Gar nicht. Aber was sollten SFB2 und die anderen Popnacht-Wellen machen? Die Popnacht ging werktags ja nur bis zwei Uhr. Manchmal wurden um zwei Uhr wohl sogar die neuen Hörer der Popnacht begrüßt, deren "Waggons jetzt an den Nachtexpress angekoppelt worden sind".
 
Zuletzt bearbeitet:

Ö-R_fan

Benutzer
Hat jemand Informationen bzw. Material über die Entwicklung des Programmschemas von "Radio B Zwei"?

Ein Sendeschema gibt es auf der Wikipedia-Seite von "Radio B Zwei", leider steht da nicht das Jahr dabei.
Ich bin, wegen Recherchen über die Sendepause von "Roots" auf radioeins, im RollingStone-Forum auf einen interessanten Beitrag von Wolfgang Doebeling gestoßen. Dort erläutert er detailliert, welche Sender die Sendung schon durchwandert hat. Mir war überhaupt nicht bewusst, dass die Sendung sogar mal auf "Radio Kultur" und auch auf "SFB 4 / Radio Multkulti" lief... dort angeblich bis zu dessen Abwicklung.
https://forum.rollingstone.de/foren/topic/29-03-2020/page/5/#post-11124223

Weiterhin erwähnt er auch, dass Roots "als einziges Musikspecial unbeschadet das B2-Fiasko überstanden hat".
Weiß jemand, was und wann dieses B2-Fiasko war? Was ist da vorgefallen? Und was waren die anderen Musikspecials, die es nicht überstanden haben?
 
Zuletzt bearbeitet:

Sunshiner

Benutzer
Hey, das ist ja interessant.
Dann würde ich vorschlagen, dass der am 01.07. von mir erstellte Thread zum SFB-Programm von den Admins gelöscht werden kann und dass wir hier in diesem Thread auch über Sprecher und Moderatoren des SFB diskutieren können und gerne auch über die Frage, wie lange die Nachrichtenverpackung erhalten geblieben ist, die man zwischen 1987 und 1989 gehört ht.
Ich bin nämlich auch auf der Suche vom Opener des SFB 2 Morgenecho, von SFB 1 "Guten Morgen Berlin" sowie SFB 2 "Sonntags immer" aus der genannten Zeit . Gruß
Sunshiner .
 

Ö-R_fan

Benutzer
Nach einigem Recherchieren bin ich auf einen sehr interessanten Artikel der taz vom 16. 4. 1994 gestoßen: https://taz.de/Der-Tod-eines-Genres/!1567058/
Dort wird beschrieben, dass ab dem 01.05.1994 die "Nachtclub-Schiene" auf Radio B Zwei abgeschafft wird und u.a. Wolfgang Döbeling nicht mehr auf Sendung sein wird.
Vermutlich ist das das von mir gesuchte Datum des "B2-Fiaskos".

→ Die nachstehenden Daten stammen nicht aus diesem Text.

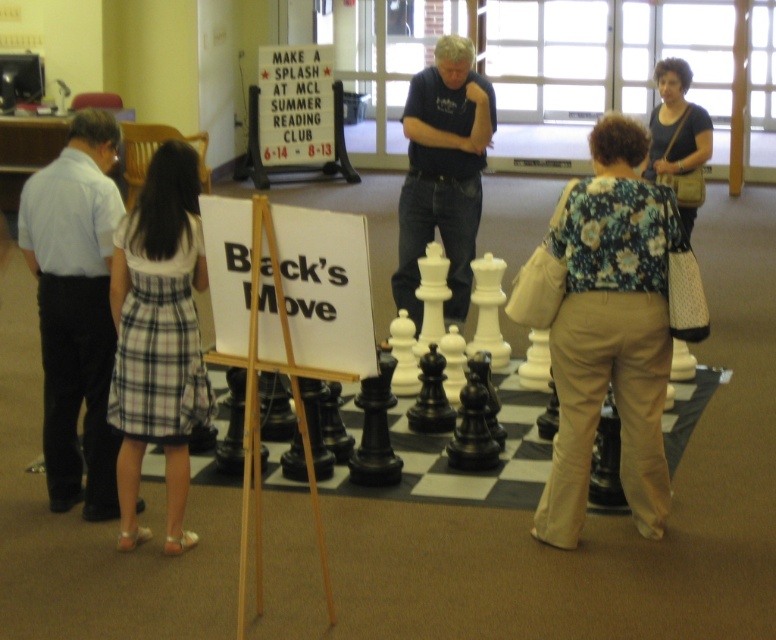 Question: Which object is positioned farthest from the floral fabric blouse at center?

Choices:
 (A) plaid fabric skirt at lower left
 (B) light blue shirt at left
 (C) matte brown purse at upper right
 (D) dark blue shirt at center

Answer: (B)

Question: Does floral fabric blouse at center have a lesser width compared to light blue shirt at left?

Choices:
 (A) yes
 (B) no

Answer: (B)

Question: Does floral fabric blouse at center lie in front of plaid fabric skirt at lower left?

Choices:
 (A) no
 (B) yes

Answer: (A)

Question: Which of these objects is positioned farthest from the plaid fabric skirt at lower left?

Choices:
 (A) light blue shirt at left
 (B) matte brown purse at upper right
 (C) dark blue shirt at center
 (D) floral fabric blouse at center

Answer: (B)

Question: Which point appears farthest from the camera in this image?

Choices:
 (A) (657, 81)
 (B) (85, 296)
 (C) (636, 332)
 (D) (428, 237)

Answer: (A)

Question: Can you confirm if light blue shirt at left is smaller than plaid fabric skirt at lower left?

Choices:
 (A) no
 (B) yes

Answer: (A)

Da SFB4 MultiKulti erst 1994 im September auf Sendung ging, wäre Roots von Mai - Sep 1994 auf Radio Kultur (welches da noch SFB 3 hieß) gelaufen.

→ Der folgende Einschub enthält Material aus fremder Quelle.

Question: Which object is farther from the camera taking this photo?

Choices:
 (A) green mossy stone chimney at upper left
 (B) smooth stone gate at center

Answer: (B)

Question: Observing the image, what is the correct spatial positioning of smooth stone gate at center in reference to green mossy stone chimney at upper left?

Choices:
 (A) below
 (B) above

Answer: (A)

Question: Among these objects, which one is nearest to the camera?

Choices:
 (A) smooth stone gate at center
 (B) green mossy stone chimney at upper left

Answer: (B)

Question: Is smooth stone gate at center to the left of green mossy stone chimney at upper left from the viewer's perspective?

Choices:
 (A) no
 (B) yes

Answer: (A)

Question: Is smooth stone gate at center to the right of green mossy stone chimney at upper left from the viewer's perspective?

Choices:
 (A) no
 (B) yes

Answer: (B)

Überhaupt ist der oben erwähnte taz-Artikel sehr interessant, da auch zu der Zeit schon die Programme flacher wurden und negative Begriffe wie „Durchhörbarkeit“, „durchformatiert“ usw. fielen. Genau die Probleme, mit denen wir uns auch heute noch beschäftigen. Zum Glück hat man dann 1997 mit radioeins zumindest beim rbb (SFB/ORB) die Kurve in Sachen Popkultur gekriegt.
 
Zuletzt bearbeitet:

Radioinsider

Benutzer
Der SFB versuchte damals mit Radio BZWEI (so wurde das Programm ausgeschrieben) einiges: Werbeplakate in der ganzen Stadt (dort wurde vor allem die Morgensendung angepriesen), T-Shirts und anderes Werbematerial verschenken (eins habe ich irgendwo noch) vor der grossen Kaufhaus-Kette, welche sechs Filialen in Berlin schliessen wird usw. trotzdem konnte das Programm niemand mehr vom Hocker reissen und die Quoten spriessten nach unten. Das daraus dann direkt und indirekt radioeins entstanden ist, spricht eine eigene Sprache.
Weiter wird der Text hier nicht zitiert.